Materials provided:
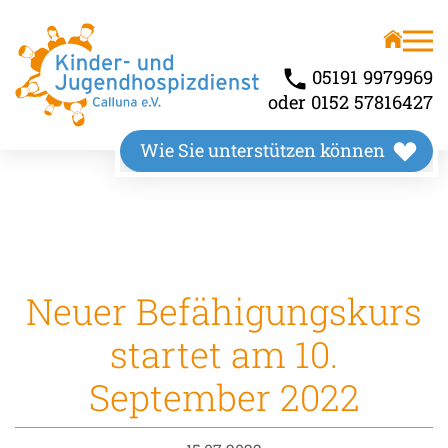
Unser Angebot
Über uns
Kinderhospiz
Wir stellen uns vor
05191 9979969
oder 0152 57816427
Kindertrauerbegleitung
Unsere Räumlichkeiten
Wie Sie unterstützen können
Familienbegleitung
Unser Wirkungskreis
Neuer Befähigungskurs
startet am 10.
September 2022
==
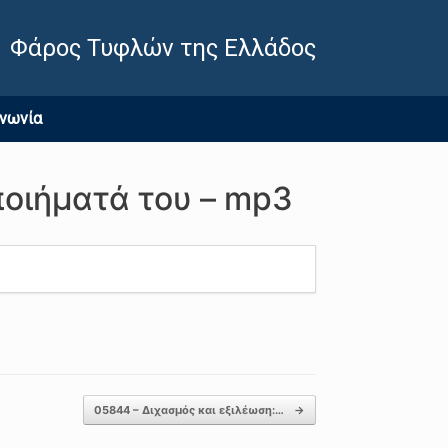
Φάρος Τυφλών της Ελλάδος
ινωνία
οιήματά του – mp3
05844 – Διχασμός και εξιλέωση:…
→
...
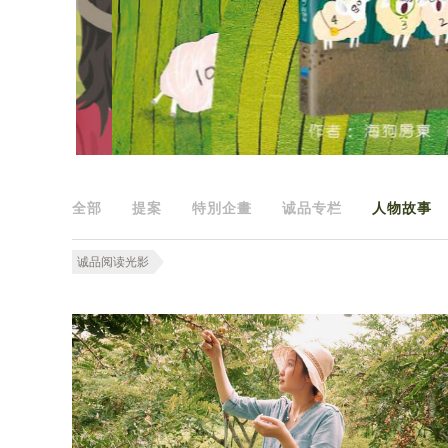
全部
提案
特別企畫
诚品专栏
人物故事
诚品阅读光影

What the task asks:
Extract exactly and only the lines above from the line containing "Neuer Befähigungskurs" through the line containing "September 2022", both end lines included.

Answer to the problem:
Neuer Befähigungskurs
startet am 10.
September 2022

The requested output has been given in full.